# [Task data]
——

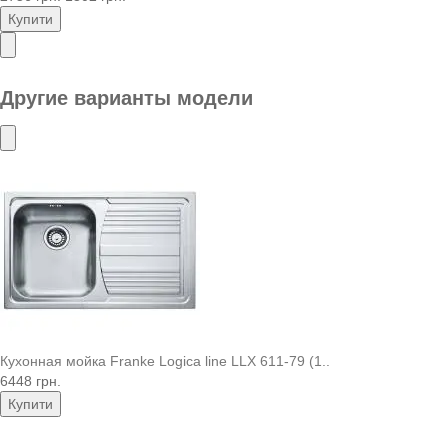
Купити
Другие варианты модели
Кухонная мойка Franke Logica line LLX 611-79 (1..
6448 грн.
Купити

——

# [About this task]
For the entries above, transcribe precisely the lines from the one with "Другие варианты модели" through the end, including both.

# [Exercise result]
Другие варианты модели
Кухонная мойка Franke Logica line LLX 611-79 (1..
6448 грн.
Купити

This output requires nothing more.